The idea was to build a tool that would help folks sync items in a Google Photos album to a local directory. I use a node script for this, but wicg.github.io/native-file-sy… would bring it to the web.
Unfortunately, although the Google Photos API supports CORS, the image URLs don't.
…
A proxy would be transferring 100s of megabytes, if not gigabytes, which would be a maintenance and cost burden. Also it defeats the point of a project that was about powerful features on the frontend.
Wait ......
..........
Don't you work for Google? Surely you can just Slack the relevant engineer and just get them to add a fucking CORS header???? Or add a new endpoint?!?!?!?!
That project sounds seriously cool.
Haha yeah, I got in contact with them, but they're unsure about it from a security point of view. It might be a misunderstanding of how CORS works, hence
PSA: It's safe to put "Access-Control-Allow-Origin: *" on any response, *unless* that response's data is 'secured' by something other than cookies, basic auth, or TLS client certificates.
Maybe I should actually make a real list of these... Floating in the top 10 would be “I can always assume the user is using a modern browser, and can use new/novel APIs and JS features in the browser often without polyfills or fallbacks.“
I've had an issue open on a bug tracker for years, for a project whose assets are on S3, just for them to adjust the config to enable CORS headers.
Is frustrating.
When people compare web apps to native ones, CORS is rarely in the conversation.

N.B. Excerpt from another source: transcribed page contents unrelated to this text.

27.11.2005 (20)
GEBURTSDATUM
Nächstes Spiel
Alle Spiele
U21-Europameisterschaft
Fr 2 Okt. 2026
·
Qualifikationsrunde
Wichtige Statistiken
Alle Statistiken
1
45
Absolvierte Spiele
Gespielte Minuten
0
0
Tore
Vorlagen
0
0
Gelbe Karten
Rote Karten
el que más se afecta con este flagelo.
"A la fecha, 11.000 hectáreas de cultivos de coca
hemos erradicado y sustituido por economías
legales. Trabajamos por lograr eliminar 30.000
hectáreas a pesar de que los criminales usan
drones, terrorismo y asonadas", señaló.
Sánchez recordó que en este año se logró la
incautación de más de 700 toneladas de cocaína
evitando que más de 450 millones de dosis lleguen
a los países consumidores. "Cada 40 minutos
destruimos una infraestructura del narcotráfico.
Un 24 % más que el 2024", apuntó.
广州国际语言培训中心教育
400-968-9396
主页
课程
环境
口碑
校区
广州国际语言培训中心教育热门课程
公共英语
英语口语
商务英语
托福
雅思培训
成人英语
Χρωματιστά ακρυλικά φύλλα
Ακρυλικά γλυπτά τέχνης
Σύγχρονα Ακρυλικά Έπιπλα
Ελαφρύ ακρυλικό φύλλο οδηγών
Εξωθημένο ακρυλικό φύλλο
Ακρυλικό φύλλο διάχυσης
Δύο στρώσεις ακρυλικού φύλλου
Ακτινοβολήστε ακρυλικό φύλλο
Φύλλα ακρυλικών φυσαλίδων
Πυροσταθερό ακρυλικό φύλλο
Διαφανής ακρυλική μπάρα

Native apps have that over web. I’ve abandoned a side project for the same reason.
I've had the same problem with github, they don't have CORS headers on their git over https endpoint, which both bitbucket and gitlab does. So just for github I was forced to have a serverside proxy. Just for them. 😕
Same issue with material.money back in the day. Had to add a server just to proxy the currency rates from the European Central Bank. It's frustrating 😕
I personally became a hater of CORS lately!
Any bad intentioned one could proxy requests with two lines of code in node.

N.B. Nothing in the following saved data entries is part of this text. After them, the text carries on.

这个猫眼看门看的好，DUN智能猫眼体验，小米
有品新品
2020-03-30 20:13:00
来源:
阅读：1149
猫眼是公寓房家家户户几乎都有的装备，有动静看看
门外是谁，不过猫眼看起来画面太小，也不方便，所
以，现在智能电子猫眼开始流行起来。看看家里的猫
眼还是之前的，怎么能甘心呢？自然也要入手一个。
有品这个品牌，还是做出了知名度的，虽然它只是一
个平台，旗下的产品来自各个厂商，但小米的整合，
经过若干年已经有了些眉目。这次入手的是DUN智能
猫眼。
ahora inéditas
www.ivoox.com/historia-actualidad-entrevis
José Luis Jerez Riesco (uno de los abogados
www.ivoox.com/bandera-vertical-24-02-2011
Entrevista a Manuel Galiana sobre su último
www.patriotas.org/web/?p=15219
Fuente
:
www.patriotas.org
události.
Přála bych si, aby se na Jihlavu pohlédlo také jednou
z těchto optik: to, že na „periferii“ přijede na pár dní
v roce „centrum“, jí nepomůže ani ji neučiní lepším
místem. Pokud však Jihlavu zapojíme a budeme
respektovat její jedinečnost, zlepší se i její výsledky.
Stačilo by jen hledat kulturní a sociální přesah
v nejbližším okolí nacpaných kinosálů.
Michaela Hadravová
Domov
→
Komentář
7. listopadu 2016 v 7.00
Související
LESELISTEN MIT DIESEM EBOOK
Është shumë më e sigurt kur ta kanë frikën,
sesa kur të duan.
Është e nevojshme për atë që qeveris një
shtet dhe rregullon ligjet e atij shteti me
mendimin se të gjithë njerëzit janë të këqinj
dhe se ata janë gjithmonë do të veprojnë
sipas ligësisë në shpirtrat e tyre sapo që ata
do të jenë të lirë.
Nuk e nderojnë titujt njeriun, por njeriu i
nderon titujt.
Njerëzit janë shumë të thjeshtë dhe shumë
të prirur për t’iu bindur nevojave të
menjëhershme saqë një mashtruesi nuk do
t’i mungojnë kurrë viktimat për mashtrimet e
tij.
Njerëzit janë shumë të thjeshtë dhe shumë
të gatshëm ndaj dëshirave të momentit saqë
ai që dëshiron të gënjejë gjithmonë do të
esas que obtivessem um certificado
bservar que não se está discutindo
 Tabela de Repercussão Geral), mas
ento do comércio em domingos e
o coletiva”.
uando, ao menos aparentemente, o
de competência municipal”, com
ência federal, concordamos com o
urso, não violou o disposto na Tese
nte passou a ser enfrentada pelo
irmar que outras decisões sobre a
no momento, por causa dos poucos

Only good people have to waiste their times dealing with it :/
I know there are other (also skipable) reasons, but are they worth it nowadays?! :(
WAF is a layer (works like a proxy) focused in security. WAF mitigate DDoS, Script Injections and put a lot of headers and security enhancements in your requests. CloudFare offer WAF as a service, you can see more in cloudflare.com/learning/ddos/…
You tell proxy isn't an option because the resource sizes. Using WAF, you could proxy big resources, increasing security and including CORS, CSP and any security headers you want. Maybe I'm not understanding your problem clearly.
IK you said no proxying, but have you considered Cloudflare Workers? Large free tier (10m req) then 0.50$ per million req. They have no price on bandwidth so large files are not an issue. CORS example: developers.cloudflare.com/workers/templa…
Bonus: Workers have a similar API to serviceworkers.
Ok I understand. You said as a response to another question that your problem was one of cost and not of technical feasibility so I thought I'll mention an option where the price is minimal for your use case. I agree tho that having CORS in the first place is better than proxying
Annoying for two reasons:
1️⃣ A proxy isn't the answer to the problem I have.
2️⃣ You're not even the first in the thread to suggest Cloudflare workers.
hey Jake! I don't know if you've thought about this, or maybe even know if the technology exists! what you do is set up a server, hit the API from there, then send it to your webapp from your server so cors isn't an issue! it's called "proxying". 😁
resource size/bandwidth can be an issue, though, so good thing that's not a problem in this case. and since you have a server set up for the project anyway, it should be easy enough to implement.